Bitte beachten Sie: Der Kommentarbereich wird gemäß der  Forenregeln moderiert. Allgemeine Fragen und Kritik zu Online-Artikeln von PC Games Hardware sind im Feedback-Unterforum zu veröffentlichen und nicht im Kommentarthread zu einer News.
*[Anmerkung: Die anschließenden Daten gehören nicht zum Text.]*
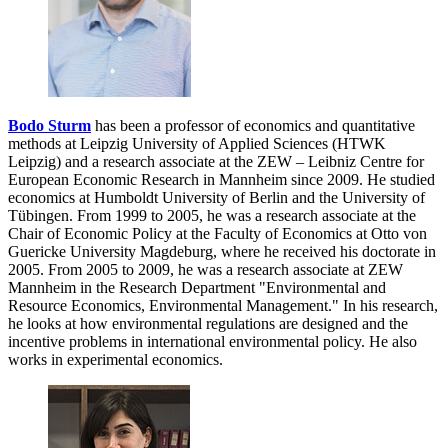
Bodo Sturm
has been a professor of economics and quantitative
methods at Leipzig University of Applied Sciences (HTWK
Leipzig) and a research associate at the ZEW – Leibniz Centre for
European Economic Research in Mannheim since 2009. He studied
economics at Humboldt University of Berlin and the University of
Tübingen. From 1999 to 2005, he was a research associate at the
Chair of Economic Policy at the Faculty of Economics at Otto von
Guericke University Magdeburg, where he received his doctorate in
2005. From 2005 to 2009, he was a research associate at ZEW
Mannheim in the Research Department "Environmental and
Resource Economics, Environmental Management." In his research,
he looks at how environmental regulations are designed and the
incentive problems in international environmental policy. He also
works in experimental economics.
Dort werden sie ohne Nachfragen entfernt.




			Dieser Inhalt steht nur eingeloggten Mitgliedern zur Verfügung.
        

 Zurück zum Artikel: *Godzilla 2: King of Monsters - Schaulaufen der Monster im neuen Trailer*


----------



## ForeShadow (29. März 2019)

Die anderen Monster namens Meltdown, Spoiler, Spectre und L1 Terminal Fault wurden wieder nicht enthüllt. Schade eigentlich, vielleicht sehen wir die im nächsten Trailer, wo Godzilla den neuen Spoiler fertig macht.


----------



## XXTREME (29. März 2019)

Wie meinen  ??


----------



## thrustno1 (29. März 2019)

2016 erschien Shin Godzilla (Diese AUGEN "Schüttel"  )  aus Japan irgendwie war der ja Deutlich besser als die Komischen US Verfilmungen. 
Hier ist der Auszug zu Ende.